*What you need to do:* Transcribe the full listing with no word altered.

Task inputs Start Marker

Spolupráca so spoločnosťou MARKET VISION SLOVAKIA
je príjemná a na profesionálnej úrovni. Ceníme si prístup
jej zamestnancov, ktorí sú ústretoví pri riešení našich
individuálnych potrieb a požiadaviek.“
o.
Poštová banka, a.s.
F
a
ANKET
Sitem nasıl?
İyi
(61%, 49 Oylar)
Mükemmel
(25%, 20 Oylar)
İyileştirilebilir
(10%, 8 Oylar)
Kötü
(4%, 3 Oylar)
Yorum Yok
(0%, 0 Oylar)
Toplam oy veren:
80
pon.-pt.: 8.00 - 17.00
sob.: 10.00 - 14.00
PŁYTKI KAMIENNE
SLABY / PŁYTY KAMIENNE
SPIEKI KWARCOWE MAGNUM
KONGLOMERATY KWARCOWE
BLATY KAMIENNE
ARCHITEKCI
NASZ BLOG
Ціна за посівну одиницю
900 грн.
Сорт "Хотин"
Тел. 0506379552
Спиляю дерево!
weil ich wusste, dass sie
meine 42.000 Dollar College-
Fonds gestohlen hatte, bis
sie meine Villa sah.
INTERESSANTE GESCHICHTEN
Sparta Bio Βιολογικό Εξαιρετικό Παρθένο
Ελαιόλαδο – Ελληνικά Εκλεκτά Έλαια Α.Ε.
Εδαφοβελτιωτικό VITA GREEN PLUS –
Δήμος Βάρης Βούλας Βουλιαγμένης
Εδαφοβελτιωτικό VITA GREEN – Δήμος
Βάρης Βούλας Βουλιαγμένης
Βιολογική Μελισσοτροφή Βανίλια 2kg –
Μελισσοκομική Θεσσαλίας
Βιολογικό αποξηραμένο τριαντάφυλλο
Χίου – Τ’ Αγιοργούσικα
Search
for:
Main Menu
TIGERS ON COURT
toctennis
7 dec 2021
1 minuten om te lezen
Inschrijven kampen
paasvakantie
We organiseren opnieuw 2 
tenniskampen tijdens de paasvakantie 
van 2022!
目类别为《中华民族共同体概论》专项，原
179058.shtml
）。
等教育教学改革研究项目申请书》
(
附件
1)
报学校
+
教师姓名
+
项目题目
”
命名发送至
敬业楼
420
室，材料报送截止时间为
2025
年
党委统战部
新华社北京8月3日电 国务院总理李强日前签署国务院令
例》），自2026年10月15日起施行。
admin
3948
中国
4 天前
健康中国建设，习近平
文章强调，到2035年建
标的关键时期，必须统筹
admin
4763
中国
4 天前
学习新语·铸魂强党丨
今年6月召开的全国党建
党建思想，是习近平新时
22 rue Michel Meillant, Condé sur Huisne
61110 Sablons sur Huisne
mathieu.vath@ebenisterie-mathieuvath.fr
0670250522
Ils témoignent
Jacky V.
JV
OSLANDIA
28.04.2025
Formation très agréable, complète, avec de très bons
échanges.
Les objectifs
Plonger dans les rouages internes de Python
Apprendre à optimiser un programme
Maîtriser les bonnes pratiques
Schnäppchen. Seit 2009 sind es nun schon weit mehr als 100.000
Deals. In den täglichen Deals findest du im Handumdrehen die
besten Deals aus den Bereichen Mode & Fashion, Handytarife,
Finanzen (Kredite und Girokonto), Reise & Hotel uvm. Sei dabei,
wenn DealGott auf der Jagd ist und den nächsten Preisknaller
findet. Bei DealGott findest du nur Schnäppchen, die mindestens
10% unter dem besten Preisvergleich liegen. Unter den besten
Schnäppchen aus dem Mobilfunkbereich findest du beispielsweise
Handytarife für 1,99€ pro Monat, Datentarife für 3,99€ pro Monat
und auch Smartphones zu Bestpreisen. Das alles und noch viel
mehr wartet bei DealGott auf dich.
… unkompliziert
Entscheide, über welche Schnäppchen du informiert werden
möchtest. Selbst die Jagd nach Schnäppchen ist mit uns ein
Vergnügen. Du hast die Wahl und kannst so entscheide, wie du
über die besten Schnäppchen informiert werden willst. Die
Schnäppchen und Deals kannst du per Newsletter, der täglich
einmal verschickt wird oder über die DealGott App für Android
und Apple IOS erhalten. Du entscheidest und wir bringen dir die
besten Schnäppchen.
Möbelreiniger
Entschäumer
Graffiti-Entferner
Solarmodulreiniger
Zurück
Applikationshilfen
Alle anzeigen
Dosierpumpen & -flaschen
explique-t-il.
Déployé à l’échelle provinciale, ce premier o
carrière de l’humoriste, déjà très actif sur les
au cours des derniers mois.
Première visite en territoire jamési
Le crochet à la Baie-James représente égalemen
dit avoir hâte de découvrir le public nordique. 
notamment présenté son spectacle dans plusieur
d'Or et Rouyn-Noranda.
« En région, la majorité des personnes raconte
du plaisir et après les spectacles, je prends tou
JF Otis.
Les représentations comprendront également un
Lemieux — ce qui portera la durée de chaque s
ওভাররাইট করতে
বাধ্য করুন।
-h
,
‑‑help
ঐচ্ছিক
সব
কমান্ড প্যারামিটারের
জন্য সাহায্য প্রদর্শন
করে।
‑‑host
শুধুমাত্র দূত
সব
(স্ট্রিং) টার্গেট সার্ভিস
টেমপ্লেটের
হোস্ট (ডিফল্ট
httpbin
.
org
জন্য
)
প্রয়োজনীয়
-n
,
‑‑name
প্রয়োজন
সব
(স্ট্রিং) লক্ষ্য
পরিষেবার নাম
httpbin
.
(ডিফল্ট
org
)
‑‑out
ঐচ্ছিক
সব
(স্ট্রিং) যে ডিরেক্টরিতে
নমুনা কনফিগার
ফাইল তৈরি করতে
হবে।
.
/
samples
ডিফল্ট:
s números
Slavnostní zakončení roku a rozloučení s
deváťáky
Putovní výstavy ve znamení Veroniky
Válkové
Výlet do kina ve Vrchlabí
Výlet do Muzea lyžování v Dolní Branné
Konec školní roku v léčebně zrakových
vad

Task inputs End Marker

*Solution:*
Spolupráca so spoločnosťou MARKET VISION SLOVAKIA
je príjemná a na profesionálnej úrovni. Ceníme si prístup
jej zamestnancov, ktorí sú ústretoví pri riešení našich
individuálnych potrieb a požiadaviek.“
o.
Poštová banka, a.s.
F
a
ANKET
Sitem nasıl?
İyi
(61%, 49 Oylar)
Mükemmel
(25%, 20 Oylar)
İyileştirilebilir
(10%, 8 Oylar)
Kötü
(4%, 3 Oylar)
Yorum Yok
(0%, 0 Oylar)
Toplam oy veren:
80
pon.-pt.: 8.00 - 17.00
sob.: 10.00 - 14.00
PŁYTKI KAMIENNE
SLABY / PŁYTY KAMIENNE
SPIEKI KWARCOWE MAGNUM
KONGLOMERATY KWARCOWE
BLATY KAMIENNE
ARCHITEKCI
NASZ BLOG
Ціна за посівну одиницю
900 грн.
Сорт "Хотин"
Тел. 0506379552
Спиляю дерево!
weil ich wusste, dass sie
meine 42.000 Dollar College-
Fonds gestohlen hatte, bis
sie meine Villa sah.
INTERESSANTE GESCHICHTEN
Sparta Bio Βιολογικό Εξαιρετικό Παρθένο
Ελαιόλαδο – Ελληνικά Εκλεκτά Έλαια Α.Ε.
Εδαφοβελτιωτικό VITA GREEN PLUS –
Δήμος Βάρης Βούλας Βουλιαγμένης
Εδαφοβελτιωτικό VITA GREEN – Δήμος
Βάρης Βούλας Βουλιαγμένης
Βιολογική Μελισσοτροφή Βανίλια 2kg –
Μελισσοκομική Θεσσαλίας
Βιολογικό αποξηραμένο τριαντάφυλλο
Χίου – Τ’ Αγιοργούσικα
Search
for:
Main Menu
TIGERS ON COURT
toctennis
7 dec 2021
1 minuten om te lezen
Inschrijven kampen
paasvakantie
We organiseren opnieuw 2 
tenniskampen tijdens de paasvakantie 
van 2022!
目类别为《中华民族共同体概论》专项，原
179058.shtml
）。
等教育教学改革研究项目申请书》
(
附件
1)
报学校
+
教师姓名
+
项目题目
”
命名发送至
敬业楼
420
室，材料报送截止时间为
2025
年
党委统战部
新华社北京8月3日电 国务院总理李强日前签署国务院令
例》），自2026年10月15日起施行。
admin
3948
中国
4 天前
健康中国建设，习近平
文章强调，到2035年建
标的关键时期，必须统筹
admin
4763
中国
4 天前
学习新语·铸魂强党丨
今年6月召开的全国党建
党建思想，是习近平新时
22 rue Michel Meillant, Condé sur Huisne
61110 Sablons sur Huisne
mathieu.vath@ebenisterie-mathieuvath.fr
0670250522
Ils témoignent
Jacky V.
JV
OSLANDIA
28.04.2025
Formation très agréable, complète, avec de très bons
échanges.
Les objectifs
Plonger dans les rouages internes de Python
Apprendre à optimiser un programme
Maîtriser les bonnes pratiques
Schnäppchen. Seit 2009 sind es nun schon weit mehr als 100.000
Deals. In den täglichen Deals findest du im Handumdrehen die
besten Deals aus den Bereichen Mode & Fashion, Handytarife,
Finanzen (Kredite und Girokonto), Reise & Hotel uvm. Sei dabei,
wenn DealGott auf der Jagd ist und den nächsten Preisknaller
findet. Bei DealGott findest du nur Schnäppchen, die mindestens
10% unter dem besten Preisvergleich liegen. Unter den besten
Schnäppchen aus dem Mobilfunkbereich findest du beispielsweise
Handytarife für 1,99€ pro Monat, Datentarife für 3,99€ pro Monat
und auch Smartphones zu Bestpreisen. Das alles und noch viel
mehr wartet bei DealGott auf dich.
… unkompliziert
Entscheide, über welche Schnäppchen du informiert werden
möchtest. Selbst die Jagd nach Schnäppchen ist mit uns ein
Vergnügen. Du hast die Wahl und kannst so entscheide, wie du
über die besten Schnäppchen informiert werden willst. Die
Schnäppchen und Deals kannst du per Newsletter, der täglich
einmal verschickt wird oder über die DealGott App für Android
und Apple IOS erhalten. Du entscheidest und wir bringen dir die
besten Schnäppchen.
Möbelreiniger
Entschäumer
Graffiti-Entferner
Solarmodulreiniger
Zurück
Applikationshilfen
Alle anzeigen
Dosierpumpen & -flaschen
explique-t-il.
Déployé à l’échelle provinciale, ce premier o
carrière de l’humoriste, déjà très actif sur les
au cours des derniers mois.
Première visite en territoire jamési
Le crochet à la Baie-James représente égalemen
dit avoir hâte de découvrir le public nordique. 
notamment présenté son spectacle dans plusieur
d'Or et Rouyn-Noranda.
« En région, la majorité des personnes raconte
du plaisir et après les spectacles, je prends tou
JF Otis.
Les représentations comprendront également un
Lemieux — ce qui portera la durée de chaque s
ওভাররাইট করতে
বাধ্য করুন।
-h
,
‑‑help
ঐচ্ছিক
সব
কমান্ড প্যারামিটারের
জন্য সাহায্য প্রদর্শন
করে।
‑‑host
শুধুমাত্র দূত
সব
(স্ট্রিং) টার্গেট সার্ভিস
টেমপ্লেটের
হোস্ট (ডিফল্ট
httpbin
.
org
জন্য
)
প্রয়োজনীয়
-n
,
‑‑name
প্রয়োজন
সব
(স্ট্রিং) লক্ষ্য
পরিষেবার নাম
httpbin
.
(ডিফল্ট
org
)
‑‑out
ঐচ্ছিক
সব
(স্ট্রিং) যে ডিরেক্টরিতে
নমুনা কনফিগার
ফাইল তৈরি করতে
হবে।
.
/
samples
ডিফল্ট:
s números
Slavnostní zakončení roku a rozloučení s
deváťáky
Putovní výstavy ve znamení Veroniky
Válkové
Výlet do kina ve Vrchlabí
Výlet do Muzea lyžování v Dolní Branné
Konec školní roku v léčebně zrakových
vad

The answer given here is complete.